The oceanfront property for sale in Shelburne County is getting a lot of attention as the interior of the home reveals a world kept hidden away -- something you might find in a fairy tale.

“He was fascinated clearly by the whimsical in life,” explained Bonnie Sutherland of the Nova Scotia Nature Trust.

From carousel horses to clowns and clocks, hundreds of wood carvings and custom furniture can be found in this one-of-a-kind home.

Corey Huskilson of Royal LePage Atlantic is the listing agent on the property.

“Every single detail in this place has been well thought out and cared for,” Huskilson said. “I’ve never seen anything like it.”
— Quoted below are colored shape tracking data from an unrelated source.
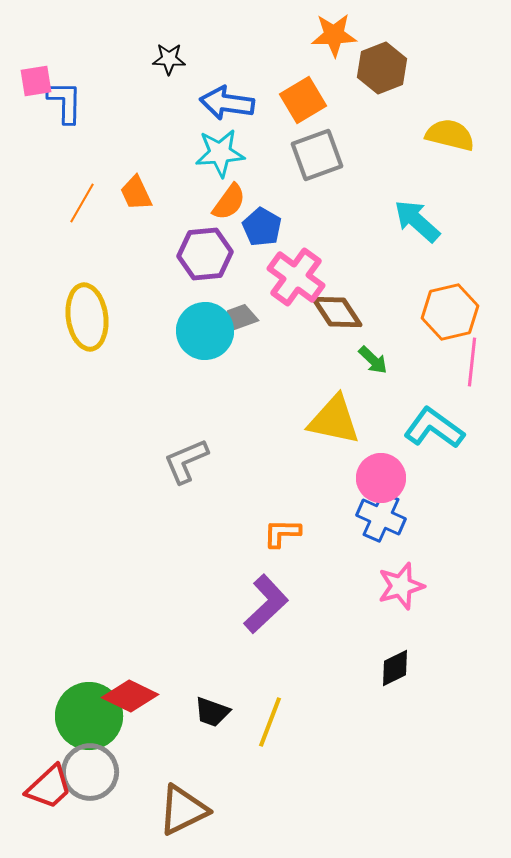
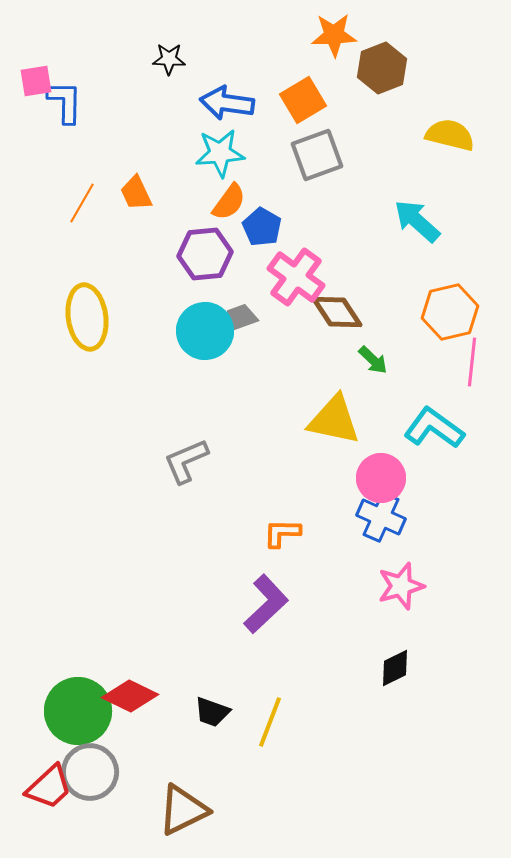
green circle: moved 11 px left, 5 px up
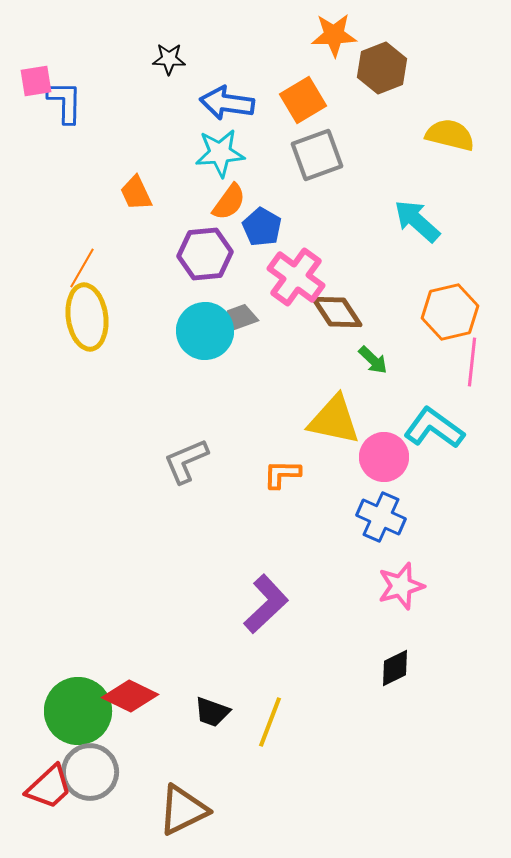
orange line: moved 65 px down
pink circle: moved 3 px right, 21 px up
orange L-shape: moved 59 px up
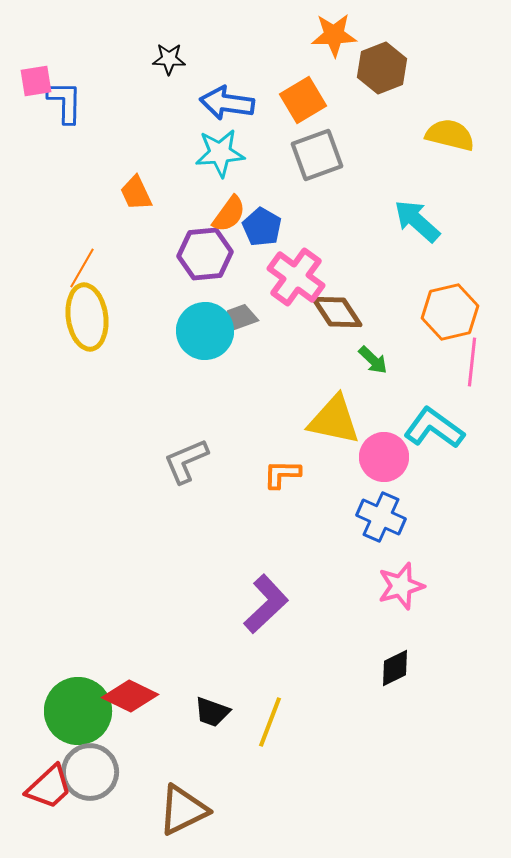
orange semicircle: moved 12 px down
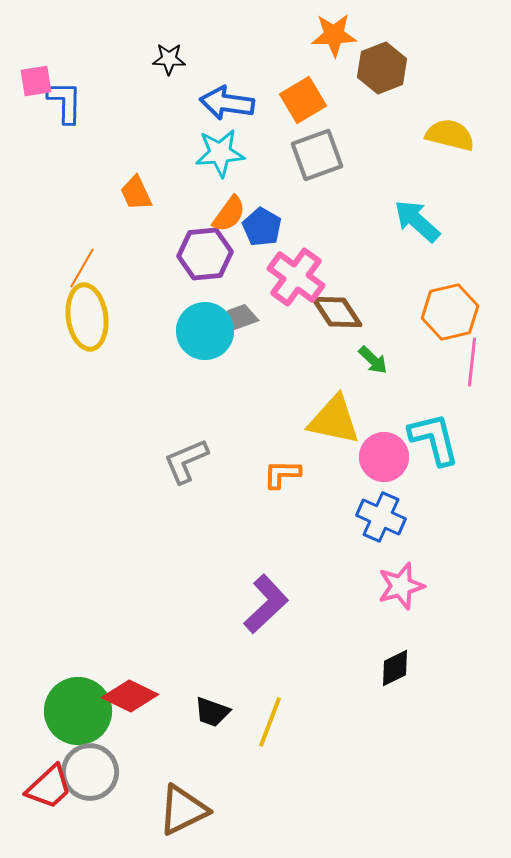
cyan L-shape: moved 11 px down; rotated 40 degrees clockwise
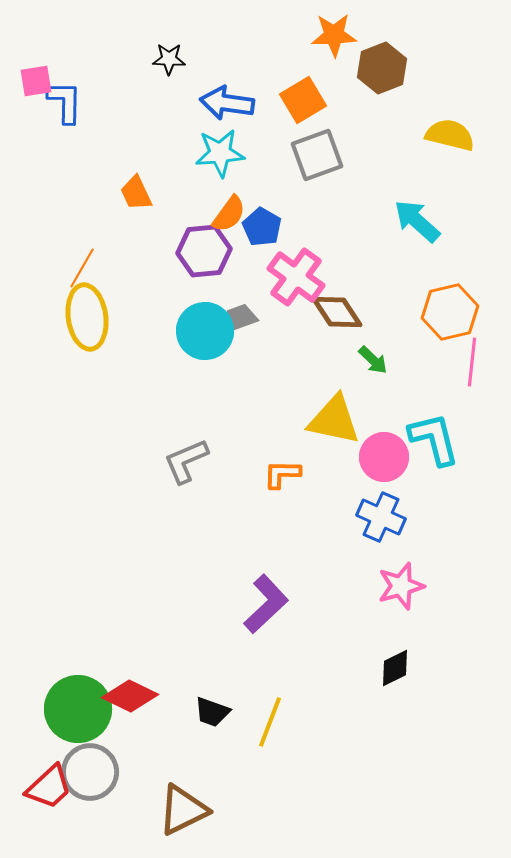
purple hexagon: moved 1 px left, 3 px up
green circle: moved 2 px up
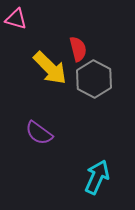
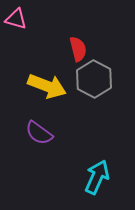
yellow arrow: moved 3 px left, 18 px down; rotated 24 degrees counterclockwise
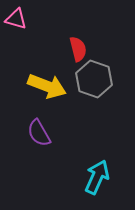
gray hexagon: rotated 9 degrees counterclockwise
purple semicircle: rotated 24 degrees clockwise
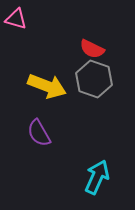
red semicircle: moved 14 px right; rotated 130 degrees clockwise
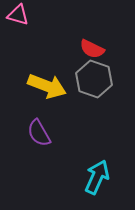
pink triangle: moved 2 px right, 4 px up
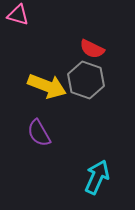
gray hexagon: moved 8 px left, 1 px down
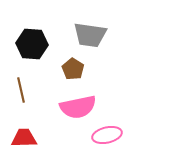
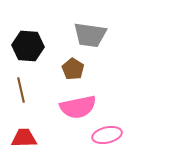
black hexagon: moved 4 px left, 2 px down
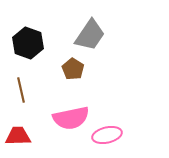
gray trapezoid: rotated 64 degrees counterclockwise
black hexagon: moved 3 px up; rotated 16 degrees clockwise
pink semicircle: moved 7 px left, 11 px down
red trapezoid: moved 6 px left, 2 px up
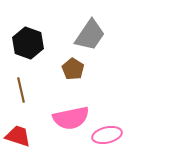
red trapezoid: rotated 20 degrees clockwise
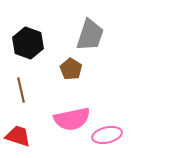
gray trapezoid: rotated 16 degrees counterclockwise
brown pentagon: moved 2 px left
pink semicircle: moved 1 px right, 1 px down
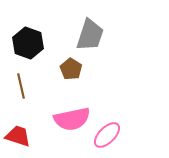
brown line: moved 4 px up
pink ellipse: rotated 32 degrees counterclockwise
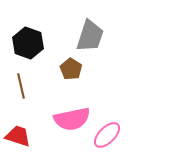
gray trapezoid: moved 1 px down
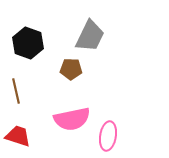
gray trapezoid: rotated 8 degrees clockwise
brown pentagon: rotated 30 degrees counterclockwise
brown line: moved 5 px left, 5 px down
pink ellipse: moved 1 px right, 1 px down; rotated 36 degrees counterclockwise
Nearly everything in the home is believed to be made by the owner, Victor (Ray) Titterington.

According to a post on the Nature Trust’s website, Titterington was born in England in 1928 but moved to Canada at an early age.

After the Second World War, he trained to become a tool and die maker, but by age 36 left his job to pursue his love of woodworking -- eventually moving to Nova Scotia from Ontario about 25 years ago, where he lived until his passing a few months ago at age 92.

“He really seemed to live a quiet life in solitude,” Sutherland said.

While very little is known about Titterington, his home offers some insight into the way he lived, which included a love for gardening.

Modelled after a circus tent, a large solarium overlooking the ocean holds an incredible cacti collection – hundreds of plants with some touching the ceiling.

Yet Titterington’s greatest gift in life may have been his last. Titterington bequeathed his unique, three-hectare property to the Nova Scotia Nature Trust, along with the rest of his estate.

“We had no idea until we were contacted by the lawyers that he had chosen the Nature Trust for this amazing gift,”said Sutherland.

It was Titterington’s wish that the property be sold and all proceeds go to the trust, which is now looking for the right buyer. All of his handcrafted furniture and carvings are being sold separately. 

Sutherland says there has been lots of interest in the property, which is listed at $295,000, with a few offers already on the table.

“People, once we started sharing pictures of this place, have been just amazed by his story and the life that he lived,” Sutherland added.

Once a buyer is found, Titterington’s life legacy will live on in nature – a parting gift that keeps on giving, just like he hoped.